Marktkommentar: Weniger Gewinn bei europäischen Aktien
Die Hitzewelle und die Dürre in Europa könnten die Energiekrise verschärfen: Die sinkenden Wasserstände der Flüsse gefährden nicht nur die Stromerzeugung in Spanien und Italien sowie die Kühlung französischer Kernkraftwerke, sondern auch die Verschiffung von Kohle in Deutschland. Gleichzeitig droht der Energiekonflikt zwischen Europa und Russland weiter zu eskalieren. Sowohl die Inflationsüberraschungen als auch die Inflationserwartungen scheinen dagegen an Momentum zu verlieren und die Inflationsdynamik dürfte in den kommenden Monaten nachlassen, so heißt es in einem Marktkommentar des Asset Managers Candriam.
Das zeige auch die Reaktion der Märkte auf den US-Verbraucherpreisindex, der im Juni auf 9,1 Prozent geklettert war. Die Glaubwürdigkeit der Zentralbanken bei der Bekämpfung der Inflation sowie die Sorgen um das Wirtschaftswachstum lassen die Anleiherenditen sinken und Candriam geht davon aus, dass dies auch in den USA der Fall sein wird: Die Wirtschaftsdaten überraschten nun negativ, Laufzeitinvestments durchschritten allem Anschein nach eine Talsohle und ein neuer Energieschock und ein anhaltend starker Arbeitsmarkt stellten ebenfalls Risiken dar. Candriams Haltung gegenüber Aktien bleibe bisher neutral, und die jüngsten Markttrends bestätigten die Einschätzung, dass die Preisspannen „fett und flach“ und die Märkte „breit und volatil“ werden. Insgesamt werde der Ausblick für Aktien jedoch immer negativer: Aufgrund der hohen Inflation und der Konjunkturabschwächung bestehe die Gefahr, dass Gewinne, Margen und letztlich auch Profite nach unten korrigiert werden müssten.
Der Hauptfaktor für die Aktienperformance blieben auch 2022 die realen Renditen.

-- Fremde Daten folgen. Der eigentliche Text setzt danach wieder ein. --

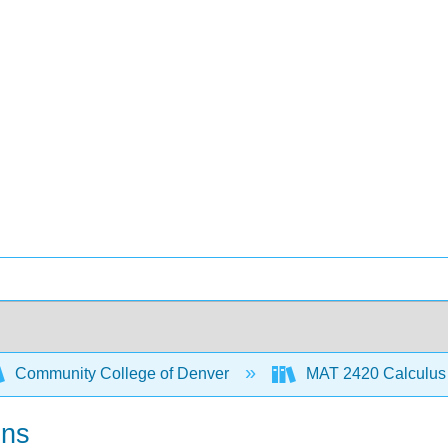
Community College of Denver
MAT 2420 Calculus 
ons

Zwar seien die Konsenserwartungen für den Gewinn je Aktie (EPS) weiterhin optimistisch und die Märkte rechneten nach wie vor mit einem hohen Wachstum. Dennoch sehe Candriam immer mehr Korrekturen, und der jüngste Rückgang der Aktienkurse deute darauf hin, dass das EPS-Wachstum nahe Null gehe und der aggregierte Einkaufsmanagerindex in den kommenden Monaten sinken dürfte. Als weiterer negativer Katalysator dürfte sich das Gewinnwachstum erweisen und zu sinkenden Bewertungen beitragen. Wie stark die negative Marktkorrektur ausfällt, werde vom Ausmaß der wirtschaftlichen Verlangsamung abhängen. Seien die Gewinnkorrekturen erst einmal in vollem Gange, werden laut Kommentar wahrscheinlich auch die Aktienmärkte ihren Tiefpunkt erreichen. Besonders Aktien aus der Eurozone dürften leiden. Ihr Risiko-Ertrags-Verhältnis sei aktuell sehr ungünstig: Die hohen europäischen Gaspreise dürften länger anhalten, und die Märkte erwarten langfristigere Störungen als unmittelbar nach der russischen Invasion in der Ukraine. Angesichts dessen hat Candriam die Aktien der Eurozone auf leicht negativ herabgestuft.
Bevor sich das Unternehmen für die nächste Zyklusphase positioniert – sei es eine sanfte oder harte Landung – behalte es eine weitgehend ausgewogene Allokation bei. Während Candriam bei Aktien neutral aufgestellt sei, aber mit einer Verschlechterung des Umfelds rechne, wurde bei festverzinslichen Engagements die Duration seit dem Frühjahr schrittweise erhöht und der Benchmark angeglichen. Dafür spreche die Erwartung, dass sich das Wachstum abschwäche, aber auch die Tatsache, dass die Inflationserwartungen hoch und die Zentralbanken bereit seien, die Geldpolitik zu straffen. (DFPA/mb1)
Candriam ist ein globaler Vermögensverwalter und Spezialist für nachhaltige Anlagen und Tochter von New York Life Investment Management (NYLIM). Das Candriam-Team aus rund 600 Experten verwaltet ein Vermögen von circa 150 Milliarden Euro. Das Unternehmen verfügt über Niederlassungen in Luxemburg, Brüssel, Paris und London, und betreut Kunden in über 20 Ländern auf vier Kontinenten.